[[ MATERIAL TO PROCESS open ]]

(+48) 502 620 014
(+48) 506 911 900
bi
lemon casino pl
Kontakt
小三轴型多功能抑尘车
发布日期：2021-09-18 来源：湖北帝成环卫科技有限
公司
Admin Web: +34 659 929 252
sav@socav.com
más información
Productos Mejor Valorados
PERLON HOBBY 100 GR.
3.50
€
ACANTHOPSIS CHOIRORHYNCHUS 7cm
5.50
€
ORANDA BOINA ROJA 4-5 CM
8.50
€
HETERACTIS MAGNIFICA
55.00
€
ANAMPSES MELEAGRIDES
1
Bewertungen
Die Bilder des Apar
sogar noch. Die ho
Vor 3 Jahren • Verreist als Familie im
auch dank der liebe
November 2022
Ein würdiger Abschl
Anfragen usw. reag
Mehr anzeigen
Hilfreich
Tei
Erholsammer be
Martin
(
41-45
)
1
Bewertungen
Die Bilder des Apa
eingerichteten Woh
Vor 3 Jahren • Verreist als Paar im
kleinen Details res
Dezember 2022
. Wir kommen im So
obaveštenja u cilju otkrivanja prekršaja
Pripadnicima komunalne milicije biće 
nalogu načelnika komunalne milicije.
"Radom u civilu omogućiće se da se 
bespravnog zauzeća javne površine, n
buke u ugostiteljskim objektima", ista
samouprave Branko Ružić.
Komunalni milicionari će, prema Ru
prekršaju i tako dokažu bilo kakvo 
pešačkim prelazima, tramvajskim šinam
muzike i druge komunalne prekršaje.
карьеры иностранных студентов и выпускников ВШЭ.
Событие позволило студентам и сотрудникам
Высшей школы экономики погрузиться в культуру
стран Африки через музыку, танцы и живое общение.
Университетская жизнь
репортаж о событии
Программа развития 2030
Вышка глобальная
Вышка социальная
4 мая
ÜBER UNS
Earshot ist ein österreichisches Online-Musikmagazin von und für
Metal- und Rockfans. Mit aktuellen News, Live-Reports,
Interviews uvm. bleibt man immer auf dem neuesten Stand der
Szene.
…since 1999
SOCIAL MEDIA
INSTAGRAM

[[ MATERIAL TO PROCESS closed ]]

* _PROBLEM DESCRIPTION_
From the line containing "prekršaju i tako dokažu bilo kakvo" through the closing line of the material above, return every line exactly and omit all others.

* _SOLVED EXERCISE_
prekršaju i tako dokažu bilo kakvo 
pešačkim prelazima, tramvajskim šinam
muzike i druge komunalne prekršaje.
карьеры иностранных студентов и выпускников ВШЭ.
Событие позволило студентам и сотрудникам
Высшей школы экономики погрузиться в культуру
стран Африки через музыку, танцы и живое общение.
Университетская жизнь
репортаж о событии
Программа развития 2030
Вышка глобальная
Вышка социальная
4 мая
ÜBER UNS
Earshot ist ein österreichisches Online-Musikmagazin von und für
Metal- und Rockfans. Mit aktuellen News, Live-Reports,
Interviews uvm. bleibt man immer auf dem neuesten Stand der
Szene.
…since 1999
SOCIAL MEDIA
INSTAGRAM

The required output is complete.